Tuesday, March 15, 2022
The problem with trying to write consistently while on a thruhike is, I don't really stop. From first consciousness in the morning to laying out my bedroll hours after nightfall, I'm in constant motion. Even my breaks involve snacking, filtering water, reviewing maps, and reading the guide book. I’m camped outside the Needles Outpost of Canyonlands National Park. The outpost is privately run and exists on an inholding of state trust land adjacent to the park. I have a package with three days of food waiting for me there. I'm considering taking a rest day tomorrow to attempt to get some new shoes delivered to me from Moab.

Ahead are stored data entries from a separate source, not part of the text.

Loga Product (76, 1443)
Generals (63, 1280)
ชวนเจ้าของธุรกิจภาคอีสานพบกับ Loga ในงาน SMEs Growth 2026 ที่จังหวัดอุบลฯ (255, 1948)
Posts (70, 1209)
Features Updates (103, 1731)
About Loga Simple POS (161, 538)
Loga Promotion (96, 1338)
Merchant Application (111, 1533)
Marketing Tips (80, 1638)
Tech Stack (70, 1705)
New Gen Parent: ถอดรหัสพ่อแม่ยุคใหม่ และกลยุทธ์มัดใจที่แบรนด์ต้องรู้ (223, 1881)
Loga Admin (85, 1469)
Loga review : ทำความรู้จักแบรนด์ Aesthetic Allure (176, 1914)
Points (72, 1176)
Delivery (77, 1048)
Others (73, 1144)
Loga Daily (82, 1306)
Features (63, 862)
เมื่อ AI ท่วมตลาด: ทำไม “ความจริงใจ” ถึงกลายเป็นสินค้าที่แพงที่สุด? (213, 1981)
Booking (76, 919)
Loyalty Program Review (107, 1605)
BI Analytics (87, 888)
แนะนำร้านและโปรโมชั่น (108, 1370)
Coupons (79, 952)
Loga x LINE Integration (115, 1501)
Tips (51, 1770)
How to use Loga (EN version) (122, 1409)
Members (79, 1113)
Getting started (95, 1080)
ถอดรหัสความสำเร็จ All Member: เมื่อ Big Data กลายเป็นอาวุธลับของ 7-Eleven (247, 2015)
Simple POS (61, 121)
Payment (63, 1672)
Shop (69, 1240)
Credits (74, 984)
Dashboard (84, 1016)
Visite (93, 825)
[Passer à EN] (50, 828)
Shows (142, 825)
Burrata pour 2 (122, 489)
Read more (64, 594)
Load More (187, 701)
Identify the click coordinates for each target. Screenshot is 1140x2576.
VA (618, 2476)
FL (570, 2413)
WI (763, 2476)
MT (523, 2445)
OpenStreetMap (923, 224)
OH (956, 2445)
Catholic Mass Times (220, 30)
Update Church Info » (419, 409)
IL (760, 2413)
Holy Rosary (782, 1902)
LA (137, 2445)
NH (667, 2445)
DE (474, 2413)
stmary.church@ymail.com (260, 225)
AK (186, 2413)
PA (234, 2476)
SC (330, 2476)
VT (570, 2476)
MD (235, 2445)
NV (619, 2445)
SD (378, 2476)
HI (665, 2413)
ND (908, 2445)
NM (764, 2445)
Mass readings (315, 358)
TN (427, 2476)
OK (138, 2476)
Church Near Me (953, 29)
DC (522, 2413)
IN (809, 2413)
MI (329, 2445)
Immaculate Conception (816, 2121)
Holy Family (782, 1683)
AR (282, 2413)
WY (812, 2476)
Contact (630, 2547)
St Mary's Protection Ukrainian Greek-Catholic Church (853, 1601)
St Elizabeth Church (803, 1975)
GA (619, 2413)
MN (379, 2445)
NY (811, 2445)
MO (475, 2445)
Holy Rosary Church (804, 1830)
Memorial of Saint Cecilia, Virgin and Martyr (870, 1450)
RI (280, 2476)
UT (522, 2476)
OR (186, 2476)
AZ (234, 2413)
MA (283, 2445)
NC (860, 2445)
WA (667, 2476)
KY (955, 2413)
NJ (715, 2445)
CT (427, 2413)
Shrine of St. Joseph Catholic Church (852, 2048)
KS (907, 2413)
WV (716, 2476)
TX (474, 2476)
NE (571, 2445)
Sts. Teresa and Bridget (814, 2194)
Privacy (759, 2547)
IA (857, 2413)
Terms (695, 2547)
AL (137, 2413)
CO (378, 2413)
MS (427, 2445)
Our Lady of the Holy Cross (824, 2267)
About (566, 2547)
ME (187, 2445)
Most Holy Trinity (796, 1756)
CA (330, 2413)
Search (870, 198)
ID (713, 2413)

These Altra Superiors are just too thin and minimalist for all the extra weight I'm carrying on this network of sandstone dirt roads.
I think I hiked close to 28 or 30 miles today. I camped last night at the top of a canyon that led down to Lockhart Canyon. Amazingly, there was a road in Lockhart Canyon and the route joined it for four or five miles. I took the opportunity to read the first half of Desert Cabal by Amy Irving while on this roadwalk. It's a direct response to Edward Abbey's Desert Solitaire. It's written in second person, and she doesn't pull any punches, though she clearly has a certain reverence for him. I was so enthralled with my reading that I missed my turn off the road and into a canyon leading down to Indian Creek. I only overshot it by a mile or so, and I managed to follow a different canyon down to the creek.